Saved data entries:

━━━━━━━━━━━━━━━━━━━━━━━━━━━━━━

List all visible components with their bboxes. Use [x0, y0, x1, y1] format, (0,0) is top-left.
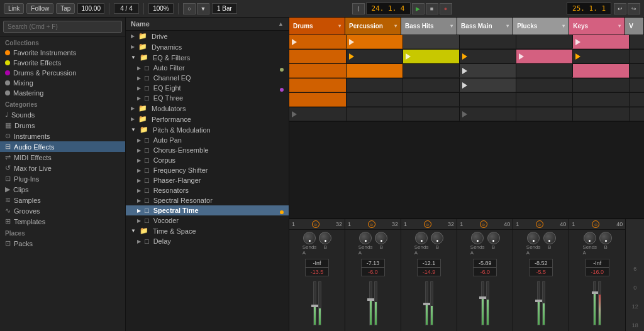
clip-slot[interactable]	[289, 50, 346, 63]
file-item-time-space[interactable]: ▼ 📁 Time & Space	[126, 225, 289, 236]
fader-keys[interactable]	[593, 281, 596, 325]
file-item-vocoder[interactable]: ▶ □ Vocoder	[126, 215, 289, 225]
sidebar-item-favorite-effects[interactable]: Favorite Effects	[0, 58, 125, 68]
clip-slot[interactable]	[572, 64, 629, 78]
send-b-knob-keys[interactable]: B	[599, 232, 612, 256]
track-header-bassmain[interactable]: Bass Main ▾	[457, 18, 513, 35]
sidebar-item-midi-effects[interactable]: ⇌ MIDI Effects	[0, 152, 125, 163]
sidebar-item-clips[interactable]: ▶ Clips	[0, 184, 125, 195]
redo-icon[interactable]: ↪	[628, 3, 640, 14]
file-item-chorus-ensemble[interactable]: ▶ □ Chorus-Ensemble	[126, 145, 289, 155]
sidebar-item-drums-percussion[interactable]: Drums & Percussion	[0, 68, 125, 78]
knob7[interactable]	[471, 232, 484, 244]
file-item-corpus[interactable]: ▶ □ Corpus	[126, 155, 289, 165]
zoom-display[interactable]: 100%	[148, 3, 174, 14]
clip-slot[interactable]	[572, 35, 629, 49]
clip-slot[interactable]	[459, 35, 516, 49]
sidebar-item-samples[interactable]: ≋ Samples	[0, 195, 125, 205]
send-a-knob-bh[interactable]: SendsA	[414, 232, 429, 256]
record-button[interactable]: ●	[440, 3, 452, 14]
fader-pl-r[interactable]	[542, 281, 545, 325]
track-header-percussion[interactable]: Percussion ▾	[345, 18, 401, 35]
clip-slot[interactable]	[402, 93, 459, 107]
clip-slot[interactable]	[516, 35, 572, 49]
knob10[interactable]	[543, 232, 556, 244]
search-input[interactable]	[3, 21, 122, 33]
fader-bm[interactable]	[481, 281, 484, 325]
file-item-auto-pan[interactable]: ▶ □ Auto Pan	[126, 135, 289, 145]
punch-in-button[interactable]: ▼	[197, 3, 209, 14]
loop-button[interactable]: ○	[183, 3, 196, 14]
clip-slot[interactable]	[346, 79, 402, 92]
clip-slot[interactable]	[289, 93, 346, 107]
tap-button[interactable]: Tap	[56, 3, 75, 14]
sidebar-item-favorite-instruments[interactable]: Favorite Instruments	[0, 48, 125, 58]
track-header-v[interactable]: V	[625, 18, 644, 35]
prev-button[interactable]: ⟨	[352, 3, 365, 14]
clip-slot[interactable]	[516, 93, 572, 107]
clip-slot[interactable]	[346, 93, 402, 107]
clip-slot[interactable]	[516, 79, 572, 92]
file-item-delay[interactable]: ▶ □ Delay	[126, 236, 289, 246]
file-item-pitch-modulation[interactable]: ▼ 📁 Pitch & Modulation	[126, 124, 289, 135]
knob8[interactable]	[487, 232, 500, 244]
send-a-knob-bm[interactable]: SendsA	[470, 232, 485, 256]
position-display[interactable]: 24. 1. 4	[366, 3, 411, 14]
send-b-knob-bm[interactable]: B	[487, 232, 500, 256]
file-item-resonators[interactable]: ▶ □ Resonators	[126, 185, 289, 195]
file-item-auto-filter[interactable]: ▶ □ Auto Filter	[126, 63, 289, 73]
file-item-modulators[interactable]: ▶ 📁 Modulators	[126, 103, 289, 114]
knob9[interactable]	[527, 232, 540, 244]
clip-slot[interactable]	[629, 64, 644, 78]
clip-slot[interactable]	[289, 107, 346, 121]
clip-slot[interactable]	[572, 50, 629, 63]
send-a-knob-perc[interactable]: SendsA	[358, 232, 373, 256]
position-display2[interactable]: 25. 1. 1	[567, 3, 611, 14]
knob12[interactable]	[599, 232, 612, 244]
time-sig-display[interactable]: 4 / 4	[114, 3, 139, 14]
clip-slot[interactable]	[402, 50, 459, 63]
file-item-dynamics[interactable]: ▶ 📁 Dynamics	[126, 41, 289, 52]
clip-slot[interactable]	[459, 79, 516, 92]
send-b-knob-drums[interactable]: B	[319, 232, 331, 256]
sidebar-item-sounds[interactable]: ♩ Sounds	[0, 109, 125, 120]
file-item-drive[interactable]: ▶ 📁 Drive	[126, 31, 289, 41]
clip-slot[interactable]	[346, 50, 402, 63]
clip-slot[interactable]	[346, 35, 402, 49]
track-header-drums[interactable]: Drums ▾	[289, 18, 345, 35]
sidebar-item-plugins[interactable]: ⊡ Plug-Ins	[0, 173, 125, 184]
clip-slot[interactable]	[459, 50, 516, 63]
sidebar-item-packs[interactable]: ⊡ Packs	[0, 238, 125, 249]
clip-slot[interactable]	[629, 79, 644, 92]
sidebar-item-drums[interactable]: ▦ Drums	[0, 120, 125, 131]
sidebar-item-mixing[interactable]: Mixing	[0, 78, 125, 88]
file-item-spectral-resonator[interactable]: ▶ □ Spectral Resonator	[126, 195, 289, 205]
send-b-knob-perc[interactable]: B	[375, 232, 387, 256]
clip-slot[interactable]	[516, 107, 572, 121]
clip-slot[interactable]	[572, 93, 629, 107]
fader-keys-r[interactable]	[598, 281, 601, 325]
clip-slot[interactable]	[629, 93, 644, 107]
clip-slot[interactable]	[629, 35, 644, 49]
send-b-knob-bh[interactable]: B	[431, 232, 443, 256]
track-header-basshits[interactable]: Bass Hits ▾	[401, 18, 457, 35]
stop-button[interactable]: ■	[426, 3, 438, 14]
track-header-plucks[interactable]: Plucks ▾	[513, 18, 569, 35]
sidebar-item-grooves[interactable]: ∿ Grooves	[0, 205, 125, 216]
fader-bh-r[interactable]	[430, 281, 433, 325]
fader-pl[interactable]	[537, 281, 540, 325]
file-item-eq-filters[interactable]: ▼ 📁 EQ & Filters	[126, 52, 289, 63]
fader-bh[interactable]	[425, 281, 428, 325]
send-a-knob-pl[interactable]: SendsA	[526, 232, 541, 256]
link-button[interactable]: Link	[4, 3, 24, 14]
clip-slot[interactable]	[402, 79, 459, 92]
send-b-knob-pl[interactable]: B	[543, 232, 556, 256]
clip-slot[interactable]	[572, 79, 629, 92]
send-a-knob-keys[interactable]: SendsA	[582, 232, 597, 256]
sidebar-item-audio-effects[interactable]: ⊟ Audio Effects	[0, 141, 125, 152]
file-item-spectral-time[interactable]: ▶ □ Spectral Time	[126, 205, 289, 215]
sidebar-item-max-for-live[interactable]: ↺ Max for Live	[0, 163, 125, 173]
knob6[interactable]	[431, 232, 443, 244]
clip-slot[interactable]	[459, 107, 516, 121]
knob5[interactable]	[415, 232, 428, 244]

━━━━━━━━━━━━━━━━━━━━━━━━━━━━━━

Set down every entry above verbatim, without pictures.

List all visible components with their bboxes. Use [x0, y0, x1, y1] format, (0,0) is top-left.
clip-slot[interactable]	[289, 50, 346, 63]
file-item-time-space[interactable]: ▼ 📁 Time & Space	[126, 225, 289, 236]
fader-keys[interactable]	[593, 281, 596, 325]
file-item-vocoder[interactable]: ▶ □ Vocoder	[126, 215, 289, 225]
sidebar-item-favorite-effects[interactable]: Favorite Effects	[0, 58, 125, 68]
clip-slot[interactable]	[572, 64, 629, 78]
send-b-knob-keys[interactable]: B	[599, 232, 612, 256]
track-header-bassmain[interactable]: Bass Main ▾	[457, 18, 513, 35]
sidebar-item-midi-effects[interactable]: ⇌ MIDI Effects	[0, 152, 125, 163]
sidebar-item-clips[interactable]: ▶ Clips	[0, 184, 125, 195]
redo-icon[interactable]: ↪	[628, 3, 640, 14]
file-item-chorus-ensemble[interactable]: ▶ □ Chorus-Ensemble	[126, 145, 289, 155]
sidebar-item-drums-percussion[interactable]: Drums & Percussion	[0, 68, 125, 78]
knob7[interactable]	[471, 232, 484, 244]
file-item-corpus[interactable]: ▶ □ Corpus	[126, 155, 289, 165]
zoom-display[interactable]: 100%	[148, 3, 174, 14]
clip-slot[interactable]	[572, 35, 629, 49]
clip-slot[interactable]	[459, 35, 516, 49]
sidebar-item-samples[interactable]: ≋ Samples	[0, 195, 125, 205]
send-a-knob-bh[interactable]: SendsA	[414, 232, 429, 256]
record-button[interactable]: ●	[440, 3, 452, 14]
fader-pl-r[interactable]	[542, 281, 545, 325]
track-header-percussion[interactable]: Percussion ▾	[345, 18, 401, 35]
clip-slot[interactable]	[402, 93, 459, 107]
clip-slot[interactable]	[516, 35, 572, 49]
knob10[interactable]	[543, 232, 556, 244]
search-input[interactable]	[3, 21, 122, 33]
fader-bm[interactable]	[481, 281, 484, 325]
file-item-auto-pan[interactable]: ▶ □ Auto Pan	[126, 135, 289, 145]
punch-in-button[interactable]: ▼	[197, 3, 209, 14]
loop-button[interactable]: ○	[183, 3, 196, 14]
clip-slot[interactable]	[346, 79, 402, 92]
clip-slot[interactable]	[289, 93, 346, 107]
tap-button[interactable]: Tap	[56, 3, 75, 14]
sidebar-item-favorite-instruments[interactable]: Favorite Instruments	[0, 48, 125, 58]
track-header-v[interactable]: V	[625, 18, 644, 35]
prev-button[interactable]: ⟨	[352, 3, 365, 14]
clip-slot[interactable]	[516, 93, 572, 107]
clip-slot[interactable]	[346, 93, 402, 107]
clip-slot[interactable]	[516, 79, 572, 92]
file-item-delay[interactable]: ▶ □ Delay	[126, 236, 289, 246]
file-item-pitch-modulation[interactable]: ▼ 📁 Pitch & Modulation	[126, 124, 289, 135]
knob8[interactable]	[487, 232, 500, 244]
send-a-knob-bm[interactable]: SendsA	[470, 232, 485, 256]
position-display[interactable]: 24. 1. 4	[366, 3, 411, 14]
send-b-knob-bm[interactable]: B	[487, 232, 500, 256]
file-item-resonators[interactable]: ▶ □ Resonators	[126, 185, 289, 195]
file-item-auto-filter[interactable]: ▶ □ Auto Filter	[126, 63, 289, 73]
file-item-modulators[interactable]: ▶ 📁 Modulators	[126, 103, 289, 114]
knob9[interactable]	[527, 232, 540, 244]
clip-slot[interactable]	[629, 64, 644, 78]
clip-slot[interactable]	[289, 107, 346, 121]
clip-slot[interactable]	[572, 50, 629, 63]
send-a-knob-perc[interactable]: SendsA	[358, 232, 373, 256]
position-display2[interactable]: 25. 1. 1	[567, 3, 611, 14]
knob12[interactable]	[599, 232, 612, 244]
time-sig-display[interactable]: 4 / 4	[114, 3, 139, 14]
clip-slot[interactable]	[402, 50, 459, 63]
file-item-dynamics[interactable]: ▶ 📁 Dynamics	[126, 41, 289, 52]
clip-slot[interactable]	[459, 79, 516, 92]
send-b-knob-drums[interactable]: B	[319, 232, 331, 256]
sidebar-item-sounds[interactable]: ♩ Sounds	[0, 109, 125, 120]
file-item-drive[interactable]: ▶ 📁 Drive	[126, 31, 289, 41]
clip-slot[interactable]	[346, 50, 402, 63]
clip-slot[interactable]	[346, 35, 402, 49]
track-header-drums[interactable]: Drums ▾	[289, 18, 345, 35]
sidebar-item-plugins[interactable]: ⊡ Plug-Ins	[0, 173, 125, 184]
clip-slot[interactable]	[459, 50, 516, 63]
sidebar-item-packs[interactable]: ⊡ Packs	[0, 238, 125, 249]
clip-slot[interactable]	[629, 79, 644, 92]
sidebar-item-drums[interactable]: ▦ Drums	[0, 120, 125, 131]
sidebar-item-mixing[interactable]: Mixing	[0, 78, 125, 88]
file-item-spectral-resonator[interactable]: ▶ □ Spectral Resonator	[126, 195, 289, 205]
send-b-knob-perc[interactable]: B	[375, 232, 387, 256]
clip-slot[interactable]	[516, 107, 572, 121]
clip-slot[interactable]	[572, 93, 629, 107]
fader-keys-r[interactable]	[598, 281, 601, 325]
clip-slot[interactable]	[629, 93, 644, 107]
clip-slot[interactable]	[629, 35, 644, 49]
send-b-knob-bh[interactable]: B	[431, 232, 443, 256]
track-header-basshits[interactable]: Bass Hits ▾	[401, 18, 457, 35]
stop-button[interactable]: ■	[426, 3, 438, 14]
track-header-plucks[interactable]: Plucks ▾	[513, 18, 569, 35]
sidebar-item-grooves[interactable]: ∿ Grooves	[0, 205, 125, 216]
fader-bh-r[interactable]	[430, 281, 433, 325]
fader-pl[interactable]	[537, 281, 540, 325]
file-item-eq-filters[interactable]: ▼ 📁 EQ & Filters	[126, 52, 289, 63]
fader-bh[interactable]	[425, 281, 428, 325]
send-a-knob-pl[interactable]: SendsA	[526, 232, 541, 256]
link-button[interactable]: Link	[4, 3, 24, 14]
clip-slot[interactable]	[402, 79, 459, 92]
send-b-knob-pl[interactable]: B	[543, 232, 556, 256]
clip-slot[interactable]	[572, 79, 629, 92]
send-a-knob-keys[interactable]: SendsA	[582, 232, 597, 256]
sidebar-item-audio-effects[interactable]: ⊟ Audio Effects	[0, 141, 125, 152]
file-item-spectral-time[interactable]: ▶ □ Spectral Time	[126, 205, 289, 215]
sidebar-item-max-for-live[interactable]: ↺ Max for Live	[0, 163, 125, 173]
knob6[interactable]	[431, 232, 443, 244]
clip-slot[interactable]	[459, 107, 516, 121]
knob5[interactable]	[415, 232, 428, 244]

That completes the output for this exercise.